Magnetization of amorphous phase increases nearly linearly from 5 to 10 Am2 kg−1, as the Ce content x changes from 0 to 7 (also with some exception to Ce5), as it is shown in Fig. 7 with numbers in mass units μg−1. Also, magnetization related to first Brillouin function increases significantly from 0.5 to 5 Am2 kg−1, as the Ce content x changes from 0 to 7. For the last Brillouin function magnetization changes irregularly from 1.3 to 3 Am2 kg−1 reaching higher values for x = 3 and 5. The remaining magnetization of the sample at RT is approximately twice as high as the initial magnetization \(\sim8{-}15\,\hbox{A}\,\hbox{m}^2\,{\rm {kg}^{-1}}\).

Since amorphous ferromagnets, similarly to crystalline ones, reveal spin wave excitations, the low temperature magnetization M(T) can be fitted with the Bloch equation:

$$ \frac{\Updelta M} {M(0)}=B\times T^{3/2}+C\times T^{5/2} $$
(2)

where \(\Updelta M=M(0)-M(T)\) and the B and C parameters of the order 10−5 K−3/2 and 10−8 K−5/2, respectively were found by fitting experimental data of Figs. 5 and 6 with Eq. (2). Calculation of B and C allows us to determine the spin-wave stiffness constants D ≈ 102 meV Å2 and find the mean square ranges of exchange interaction \(\left\langle r^2\right\rangle\) ≈ 10 Å2, considerably less than for crystalline ferromagnets. It implies a range of exchange interaction extending up to forth or fifth nearest neighbours.
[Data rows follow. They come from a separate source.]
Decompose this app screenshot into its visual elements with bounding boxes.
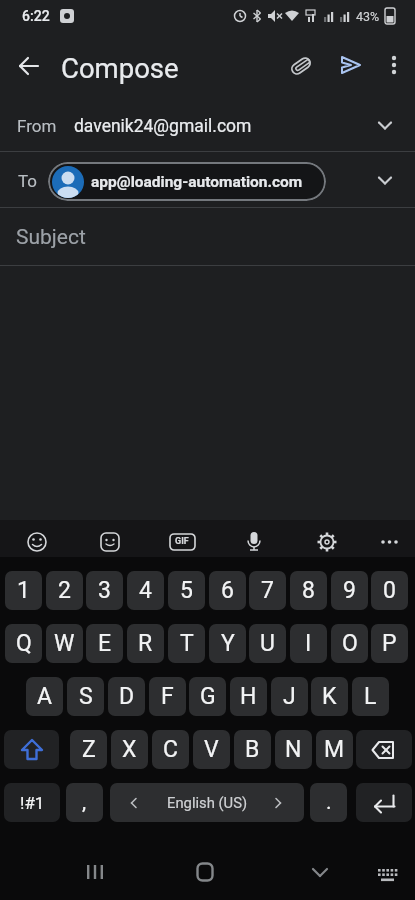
button[interactable] [331,46,371,86]
button[interactable]: T [168,624,205,663]
staticText: 6:22 [22,8,50,24]
staticText: 2 [58,577,71,604]
button[interactable]: B [234,730,271,769]
button[interactable]: Z [70,730,107,769]
button[interactable] [281,46,321,86]
button[interactable] [70,852,120,892]
staticText: T [180,630,194,657]
staticText: S [79,683,93,710]
staticText: 9 [343,577,356,604]
button[interactable]: K [311,677,348,716]
staticText: 4 [139,577,152,604]
button[interactable] [8,45,50,87]
button[interactable]: 4 [127,571,164,610]
button[interactable]: app@loading-automation.com [48,162,326,201]
button[interactable] [356,783,412,822]
button[interactable]: English (US) [110,783,304,822]
button[interactable]: H [230,677,267,716]
staticText: W [54,630,75,657]
button[interactable]: M [316,730,353,769]
staticText: D [119,683,135,710]
staticText: davenik24@gmail.com [74,116,252,137]
button[interactable]: 6 [209,571,246,610]
button[interactable]: J [271,677,308,716]
button[interactable] [356,730,412,769]
button[interactable]: X [111,730,148,769]
staticText: Compose [61,52,179,84]
staticText: M [324,736,345,763]
staticText: , [82,790,87,815]
button[interactable]: 8 [290,571,327,610]
button[interactable] [295,852,345,892]
staticText: 0 [383,577,396,604]
staticText: I [305,630,312,657]
button[interactable]: D [108,677,145,716]
staticText: Q [16,630,32,657]
button[interactable]: P [371,624,408,663]
button[interactable]: F [149,677,186,716]
button[interactable]: G [189,677,226,716]
staticText: C [163,736,178,763]
staticText: To [18,171,38,191]
button[interactable]: 7 [249,571,286,610]
button[interactable]: C [152,730,189,769]
staticText: 7 [261,577,274,604]
button[interactable]: !#1 [4,783,60,822]
staticText: From [17,116,57,136]
staticText: U [260,630,275,657]
staticText: X [122,736,137,763]
button[interactable]: 1 [5,571,42,610]
button[interactable]: V [193,730,230,769]
staticText: Z [82,736,96,763]
button[interactable]: Q [5,624,42,663]
button[interactable]: , [66,783,103,822]
button[interactable]: 3 [86,571,123,610]
button[interactable]: W [46,624,83,663]
button[interactable] [180,852,230,892]
button[interactable]: U [249,624,286,663]
button[interactable]: 0 [371,571,408,610]
staticText: K [322,683,337,710]
button[interactable]: Subject [0,208,415,265]
staticText: R [138,630,153,657]
staticText: O [342,630,358,657]
staticText: 43% [356,9,380,24]
staticText: English (US) [167,794,248,811]
staticText: 8 [302,577,315,604]
button[interactable] [368,858,408,894]
staticText: 6 [221,577,234,604]
button[interactable]: E [86,624,123,663]
button[interactable]: S [67,677,104,716]
button[interactable]: Y [209,624,246,663]
button[interactable]: I [290,624,327,663]
button[interactable] [4,730,59,769]
button[interactable]: N [275,730,312,769]
staticText: G [200,683,216,710]
button[interactable]: 9 [331,571,368,610]
button[interactable]: A [26,677,63,716]
staticText: J [283,683,296,710]
staticText: Subject [16,225,86,250]
staticText: E [98,630,112,657]
staticText: B [245,736,260,763]
button[interactable]: L [352,677,389,716]
staticText: !#1 [20,793,45,813]
staticText: N [285,736,302,763]
staticText: 1 [17,577,30,604]
button[interactable]: . [310,783,347,822]
staticText: V [204,736,219,763]
button[interactable]: O [331,624,368,663]
button[interactable]: To [0,152,415,207]
button[interactable] [375,46,413,84]
button[interactable]: R [127,624,164,663]
button[interactable]: From [0,99,415,151]
button[interactable]: 2 [46,571,83,610]
staticText: H [240,683,257,710]
staticText: 5 [180,577,193,604]
staticText: F [161,683,174,710]
staticText: A [37,683,53,710]
staticText: L [364,683,377,710]
button[interactable]: 5 [168,571,205,610]
staticText: P [382,630,397,657]
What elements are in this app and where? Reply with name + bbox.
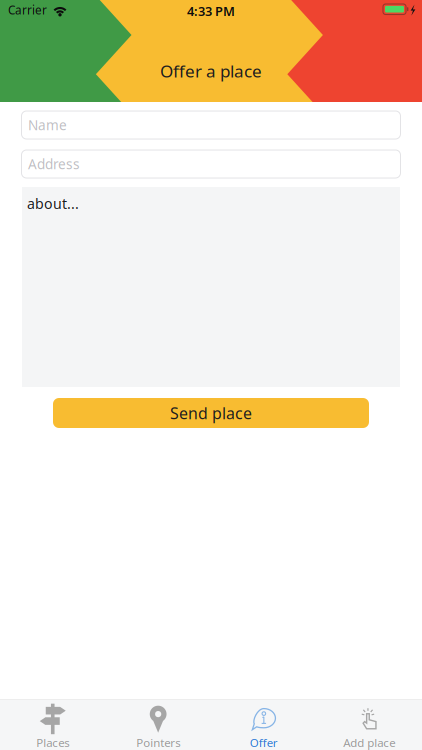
button[interactable]: about... xyxy=(22,187,400,387)
staticText: Offer xyxy=(250,735,278,750)
staticText: about... xyxy=(27,194,79,213)
staticText: Name xyxy=(28,116,67,134)
button[interactable]: Add place xyxy=(316,700,422,750)
staticText: Send place xyxy=(170,402,252,424)
button[interactable]: Name xyxy=(22,111,400,139)
button[interactable]: Pointers xyxy=(106,700,211,750)
staticText: Address xyxy=(28,155,80,173)
staticText: Pointers xyxy=(136,735,180,750)
staticText: 4:33 PM xyxy=(187,2,235,20)
button[interactable]: Send place xyxy=(53,398,369,428)
button[interactable]: Address xyxy=(22,150,400,178)
staticText: Add place xyxy=(343,735,395,750)
button[interactable]: Places xyxy=(0,700,106,750)
button[interactable]: Offer xyxy=(211,700,316,750)
staticText: Places xyxy=(36,735,69,750)
staticText: Offer a place xyxy=(160,59,262,83)
staticText: Carrier xyxy=(8,2,47,18)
Also, it can be shown that close to the Curie temperature for amorphous phase ≈300 °C, the experimental data is better approximated by the Heisenberg model with critical exponent α = 0.325, than by the Weiss mean field model with α = 0.5. This can be understood in terms of taking statistical average in the Heisenberg hamiltonian H: in the Heisenberg model the spin correlations are taken into account and H contains terms 〈s i s j〉, whereas in the mean field model the correlations are disregarded and H contains forms 〈s i〉, 〈s j〉, where s is j are spins of the lattice sites ij.

Conclusions

Properties of thin Fe73.5−xCex=0,3,5,7Si13.5B9Nb3Cu1 alloy were measured and analysed with complementary methods DSC and TM. The Curie temperature for amorphous phase reaches 320 °C and drops to 250 °C for alloys with C3,C7, respectively. Although the alloys crystallise in principle in two steps, the secondary crystallization reveals at least three tiny phases, which become separated at higher Ce content. The crystalline phases in the alloys exhibit four Curie temperatures which are rather independent on Ce content. Also, magnitude of magnetic properties do not dramatically change with Ce.